Si tratta comunque di una produzione limitata a 4-5000 bottiglie all’anno, prodotte per la commercializzazione soltanto dalle cantine Balbiano di Andezeno e Terre dei Santi di Castelnuovo Don Bosco.
Il Cari della collina torinese è un vitigno delicato: l’acino è di grande dimensione, ma la buccia è sottile, si rompe facilmente e attira muffe, le piante sono soggette a malattie. È un’uva che richiede molta cura e di cui è difficile trovare barbatelle per costituire nuovi impianti.

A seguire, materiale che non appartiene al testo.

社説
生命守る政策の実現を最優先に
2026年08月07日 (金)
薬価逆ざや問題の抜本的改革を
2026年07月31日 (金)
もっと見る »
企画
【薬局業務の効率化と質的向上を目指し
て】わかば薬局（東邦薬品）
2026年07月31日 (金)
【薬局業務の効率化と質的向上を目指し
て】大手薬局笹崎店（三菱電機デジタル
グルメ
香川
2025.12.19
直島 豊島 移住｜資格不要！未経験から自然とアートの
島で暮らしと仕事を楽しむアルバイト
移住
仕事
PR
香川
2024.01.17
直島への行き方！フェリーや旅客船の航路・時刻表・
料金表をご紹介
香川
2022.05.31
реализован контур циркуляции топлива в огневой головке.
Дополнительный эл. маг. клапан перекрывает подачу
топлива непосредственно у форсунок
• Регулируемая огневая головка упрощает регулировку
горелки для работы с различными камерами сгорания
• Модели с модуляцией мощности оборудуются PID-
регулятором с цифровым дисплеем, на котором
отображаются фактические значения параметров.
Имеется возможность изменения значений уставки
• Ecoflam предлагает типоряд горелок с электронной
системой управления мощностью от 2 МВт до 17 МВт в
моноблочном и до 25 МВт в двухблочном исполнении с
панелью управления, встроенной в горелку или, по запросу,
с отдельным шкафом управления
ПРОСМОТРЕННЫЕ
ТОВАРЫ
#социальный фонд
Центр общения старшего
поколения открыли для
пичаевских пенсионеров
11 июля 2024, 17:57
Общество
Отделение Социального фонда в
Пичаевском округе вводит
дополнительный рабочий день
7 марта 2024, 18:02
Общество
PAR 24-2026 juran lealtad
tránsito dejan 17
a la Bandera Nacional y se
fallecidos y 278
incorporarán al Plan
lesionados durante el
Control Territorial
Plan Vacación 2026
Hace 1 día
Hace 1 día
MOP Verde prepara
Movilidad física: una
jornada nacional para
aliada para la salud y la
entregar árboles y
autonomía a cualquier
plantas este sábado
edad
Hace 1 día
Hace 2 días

L’esportazione del Cari all’estero? “Impensabile, non ne abbiamo abbastanza!”, scherza Luca Balbiano. Che insieme alla Direzione Regionale per i Beni Culturali e Paesaggistici del Piemonte nel 2003 ha riattivato l’attività produttiva di uva e vino nei vigneti della Vigna della Regina che sovrasta Torino. Sebbene la superficie del vigneto reimpiantato superi di poco il mezzo ettaro, la Vigna della Regina è uno dei tre esempi in Europa – insieme a quelli di Parigi e Vienna – di vigneto urbano. Un vigneto in cui ha trovato posto, in poche piante, anche il Cari.

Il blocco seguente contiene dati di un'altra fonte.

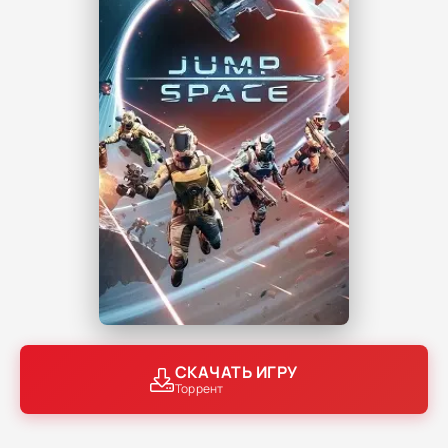
СКАЧАТЬ ИГРУ
Торрент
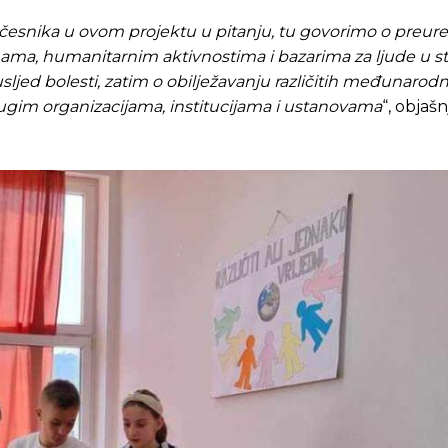
učesnika u ovom projektu u pitanju, tu govorimo o preur
inama, humanitarnim aktivnostima i bazarima za ljude u s
ljed bolesti, zatim o obilježavanju različitih međunarodn
drugim organizacijama, institucijama i ustanovama
“, objaš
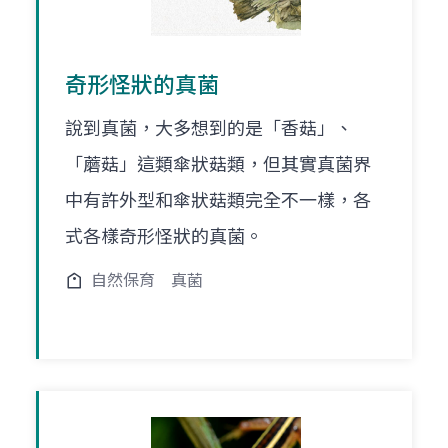
奇形怪狀的真菌
說到真菌，大多想到的是「香菇」、
「蘑菇」這類傘狀菇類，但其實真菌界
中有許外型和傘狀菇類完全不一樣，各
式各樣奇形怪狀的真菌。
自然保育
真菌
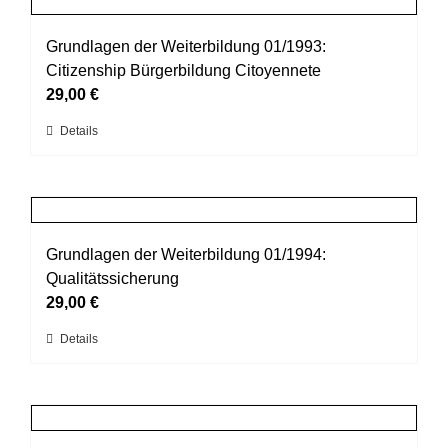
Produktseite
Varianten
gewählt
auf.
Grundlagen der Weiterbildung 01/1993:
werden
Die
Citizenship Bürgerbildung Citoyennete
Optionen
29,00
€
können
Dieses
Details
auf
Produkt
der
weist
Produktseite
mehrere
gewählt
Varianten
werden
auf.
Grundlagen der Weiterbildung 01/1994:
Die
Qualitätssicherung
Optionen
29,00
€
können
Dieses
Details
auf
Produkt
der
weist
Produktseite
mehrere
gewählt
Varianten
werden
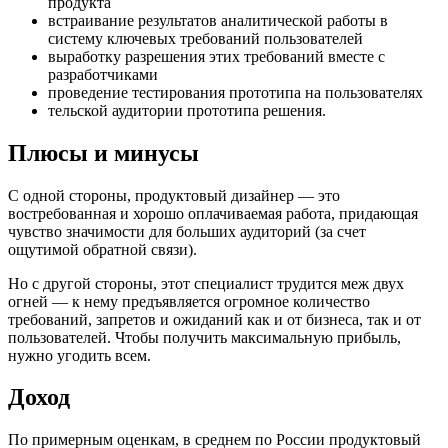
продукта
встраивание результатов аналитической работы в
систему ключевых требований пользователей
выработку разрешения этих требований вместе с
разработчиками
проведение тестирования прототипа на пользователях
тельской аудитории прототипа решения.
Плюсы и минусы
С одной стороны, продуктовый дизайнер — это
востребованная и хорошо оплачиваемая работа, придающая
чувство значимости для больших аудиторий (за счет
ощутимой обратной связи).
Но с другой стороны, этот специалист трудится меж двух
огней — к нему предъявляется огромное количество
требований, запретов и ожиданий как и от бизнеса, так и от
пользователей. Чтобы получить максимальную прибыль,
нужно угодить всем.
Доход
По примерным оценкам, в среднем по России продуктовый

Le sua particolarità, tuttavia, non si limitano alla fama di vino dell’amore e alla scarsità di uve. Le caratteristiche più importanti sono quelle organolettiche. Il Cari infatti è un vino leggermente dolce, amabile, frizzantino, di bassa gradazione alcolica (5-6%), che si inserisce nel panorama dei più diffusi vini aromatici piemontesi come il Moscato d’Asti, le Malvasie di Castelnuovo Don Bosco e di Casorzo, il Brachetto. Si distingue però da questi per la quantità di zuccheri nettamente inferiore e quindi per il suo impatto molto più delicato al naso e in bocca, meno dolce e fruttato, più orientato verso profumi di fiori freschi. Per questo motivo è un vino da dessert ricercato dai pasticceri, che lo servono con torcetti e pasticceria secca senza rischiare che l’abbinamento diventi nel complesso stucchevole.
Personalmente, lo vorrei assaggiare insieme a una toma piemontese non troppo stagionata, ma Luca Balbiano mi scatena una tempesta di acquolina in bocca: “Provatene un bicchiere nella macedonia di fragole senza zucchero: è una droga legalizzata!”